▶ _EXERCISE OBJECTIVE_
Output the listing exactly, without its pictures.

(DATASET CONTENT Opens)

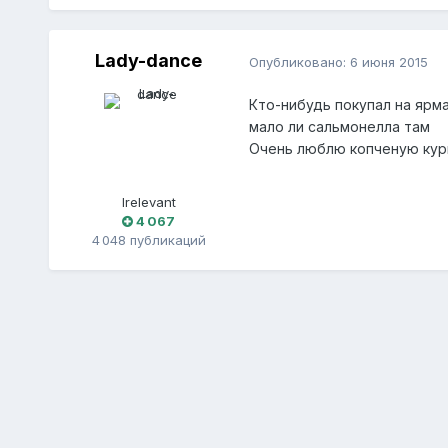
Lady-dance
Опубликовано:
6 июня 2015
Кто-нибудь покупал на ярма
мало ли сальмонелла там
Очень люблю копченую кури
Irelevant
4 067
4 048 публикаций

(DATASET CONTENT Closes)

▶ _RESULT BELOW_
Lady-dance
Опубликовано:
6 июня 2015
Кто-нибудь покупал на ярма
мало ли сальмонелла там
Очень люблю копченую кури
Irelevant
4 067
4 048 публикаций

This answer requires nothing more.